# I got me some Lagavulin



## RJT (Feb 12, 2005)

I just got me a new bottle of Lagavulin (laga-voolin) :tg :al Just one of my favs.


----------



## publicspeakingnerd (Nov 6, 2006)

RJT said:


> I just got me a new bottle of Lagavulin (laga-voolin) :tg :al Just one of my favs.


Umm..what is it?


----------



## RJT (Feb 12, 2005)

publicspeakingnerd said:


> Umm..what is it?


A great single malt scotch.


----------



## trogdor | the burninator (Jan 4, 2007)

great? no no, it is "TEH AWESOME". that's right, i said it...."TEH AWESOME". enjoy, my friend. one of these days, i'm gonna spring for the 12 year reserve and try it out....thus far, i've only had the 16.


----------



## RPB67 (Mar 26, 2005)

RJT said:


> I just got me a new bottle of Lagavulin (laga-voolin) :tg :al Just one of my favs.


Are we going to pair it with ................ ?


----------



## Hoplophile (Feb 2, 2007)

trogdor | the burninator said:


> great? no no, it is "TEH AWESOME". that's right, i said it...."TEH AWESOME".

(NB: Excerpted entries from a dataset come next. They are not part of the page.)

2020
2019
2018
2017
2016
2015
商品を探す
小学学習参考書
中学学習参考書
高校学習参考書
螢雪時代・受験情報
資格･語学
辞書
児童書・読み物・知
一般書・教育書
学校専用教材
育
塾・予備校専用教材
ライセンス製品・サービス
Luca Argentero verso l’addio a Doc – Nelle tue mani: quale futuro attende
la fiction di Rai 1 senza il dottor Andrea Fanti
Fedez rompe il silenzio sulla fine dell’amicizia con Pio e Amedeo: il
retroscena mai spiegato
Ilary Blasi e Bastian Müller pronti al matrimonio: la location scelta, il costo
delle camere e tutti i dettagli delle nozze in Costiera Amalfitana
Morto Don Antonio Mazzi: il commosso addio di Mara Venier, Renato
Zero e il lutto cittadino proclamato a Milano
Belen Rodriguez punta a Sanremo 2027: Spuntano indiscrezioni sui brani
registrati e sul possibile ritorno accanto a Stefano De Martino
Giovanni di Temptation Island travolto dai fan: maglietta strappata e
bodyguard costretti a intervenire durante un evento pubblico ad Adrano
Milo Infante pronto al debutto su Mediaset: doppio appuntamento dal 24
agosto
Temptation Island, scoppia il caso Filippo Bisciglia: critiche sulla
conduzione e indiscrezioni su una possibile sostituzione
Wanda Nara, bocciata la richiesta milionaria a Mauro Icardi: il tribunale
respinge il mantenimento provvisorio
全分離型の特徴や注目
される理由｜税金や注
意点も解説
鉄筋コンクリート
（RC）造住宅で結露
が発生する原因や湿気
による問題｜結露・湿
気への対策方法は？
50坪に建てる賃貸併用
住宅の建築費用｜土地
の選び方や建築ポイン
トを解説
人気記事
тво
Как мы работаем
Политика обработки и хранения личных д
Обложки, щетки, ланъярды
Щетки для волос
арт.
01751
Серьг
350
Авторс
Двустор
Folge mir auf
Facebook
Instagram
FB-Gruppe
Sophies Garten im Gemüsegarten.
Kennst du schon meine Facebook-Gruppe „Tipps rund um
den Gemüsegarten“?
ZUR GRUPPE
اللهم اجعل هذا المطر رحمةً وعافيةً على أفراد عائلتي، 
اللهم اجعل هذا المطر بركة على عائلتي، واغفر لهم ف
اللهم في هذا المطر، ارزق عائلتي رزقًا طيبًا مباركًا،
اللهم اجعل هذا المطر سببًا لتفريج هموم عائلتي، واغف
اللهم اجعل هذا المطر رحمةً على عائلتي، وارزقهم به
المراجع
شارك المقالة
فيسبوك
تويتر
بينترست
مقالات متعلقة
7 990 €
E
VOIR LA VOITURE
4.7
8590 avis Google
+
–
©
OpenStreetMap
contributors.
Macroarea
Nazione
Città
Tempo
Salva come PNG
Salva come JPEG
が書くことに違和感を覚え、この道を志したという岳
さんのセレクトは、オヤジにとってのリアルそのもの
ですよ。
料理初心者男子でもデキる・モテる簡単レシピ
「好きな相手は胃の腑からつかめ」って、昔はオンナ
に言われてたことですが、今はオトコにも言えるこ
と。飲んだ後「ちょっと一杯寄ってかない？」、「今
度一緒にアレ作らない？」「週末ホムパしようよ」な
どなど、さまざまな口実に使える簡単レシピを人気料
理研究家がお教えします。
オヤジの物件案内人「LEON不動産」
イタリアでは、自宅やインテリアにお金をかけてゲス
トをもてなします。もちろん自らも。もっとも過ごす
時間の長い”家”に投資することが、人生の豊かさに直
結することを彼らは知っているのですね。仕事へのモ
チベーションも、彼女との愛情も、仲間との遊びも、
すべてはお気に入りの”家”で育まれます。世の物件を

:tpd: One of the truly top notch malts. A glass of this with a Monte #2 is heaven on earth. Enjoy!


----------



## adsantos13 (Oct 10, 2006)

NICE. One of my favorites! 

Enjoy!


----------



## jloutlaw (Feb 22, 2007)

I've never had any. How does it compare to Glenlivet?


----------



## pistol (Mar 23, 2006)

I love Lagavulin, this along with the Macallan's are my go to single malts...


----------



## Ivory Tower (Nov 18, 2005)

Anybody able to get Lagavulin 16yo bottled around 1990 as opposed to more recent? 

It is supposed to be something special, according to some aficionados. It is marked by a White Horse label, instead of a Port Ellen label. I've never come across it, but would love to try it.


----------



## croatan (Mar 23, 2005)

jloutlaw said:


> I've never had any. How does it compare to Glenlivet?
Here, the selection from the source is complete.